Free Software Foundation(FSF)は米国時間6月29日、GNU General Public Licenseのバージョン3(GPL 3)をリリースした。
FSFは、GPL 2を採用しているオープンソース開発者の大半がGPL 3に移行することを望んでいる。とは言うものの、旧バージョンであるGPL 2は今後も有効なライセンスであり続ける。
FSFの設立者であり、現在会長を務めるRichard Stallman氏は、フリーソフトウェアの開発と、ソフトウェアの無償化にそのキャリアを捧げてきた。ソフトウェア開発者とユーザーの自由を制限する著作権や特許、デジタル著作権管理、その他の法的あるいは技術的な仕組みすべてに強く反対しているStallman氏は個人的に、EmacsやGNUコンパイラ、GNUデバッガなど、コンピュータ界でよく利用される重要なプログラムを開発してきた。
FSFのプレスリリースによれば、この新ライセンスによって、ユーザーの自由がより保護されるようになり、他のフリーソフトウェアライセンスとの互換性が向上することになるという。
実際には、GPL 3は一部の開発者の自由を制限し、商用ライセンスとの互換性を低下させるものでもある。
GPL 3は例えば、商用機器がGPL 3に基づいたコードを使用する場合、そのコードの修正バージョンを当該機器上で使用可能にしなければならないと定めている。例えばTiVoではGPL 2に基づいたコードが使用されているが、録画したTVプログラムが許可無く配布されることがないよう、TiVo上で修正バージョンのコードが使用できないようになっている。こういった場合、GPL 3はGPL 2よりも「自由」が制限されており、一部の商用プラットフォームにおいては受け入れられないものとなっている。

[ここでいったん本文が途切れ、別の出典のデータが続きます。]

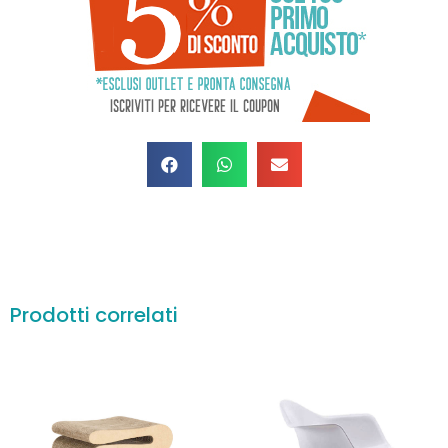
Prodotti correlati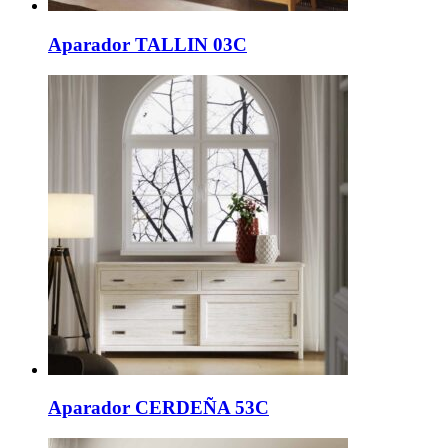
Aparador TALLIN 03C
Aparador CERDEÑA 53C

FSFはまた、MicrosoftとNovellとの間に交わされたような特許契約を防ぐための変更も行っている。筆者は弁護士でないので、GPL 3がこの目的を達成できているかどうかは不明である。こういった変更が標的とするMicrosoftやNovell、その他の企業はまだ、新ライセンスの内容について不十分な点を指摘してはいないとみてもよいだろう。